- **Problem to solve**
Each record must be copied in full and unchanged; any image it holds is excluded.

- **Stored data**
= = =

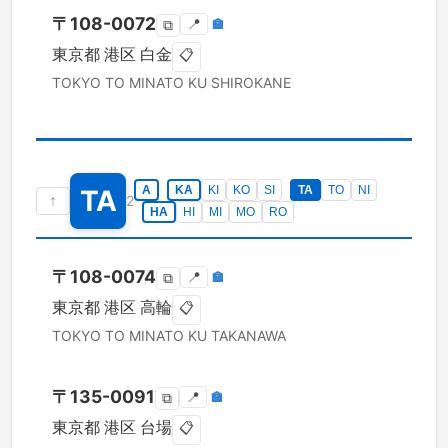
〒
108-0072
📍
🏣
⧉
東京都
港区
白金
📋
TOKYO TO
MINATO KU
SHIROKANE
A
KA
KI
KO
SI
TA
TO
NI
TA
↑
2
HA
HI
MI
MO
RO
〒
108-0074
📍
🏣
⧉
東京都
港区
高輪
📋
TOKYO TO
MINATO KU
TAKANAWA
〒
135-0091
📍
🏣
⧉
東京都
港区
台場
📋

= = =

- **Output of the task**
〒
108-0072
📍
🏣
⧉
東京都
港区
白金
📋
TOKYO TO
MINATO KU
SHIROKANE
A
KA
KI
KO
SI
TA
TO
NI
TA
↑
2
HA
HI
MI
MO
RO
〒
108-0074
📍
🏣
⧉
東京都
港区
高輪
📋
TOKYO TO
MINATO KU
TAKANAWA
〒
135-0091
📍
🏣
⧉
東京都
港区
台場
📋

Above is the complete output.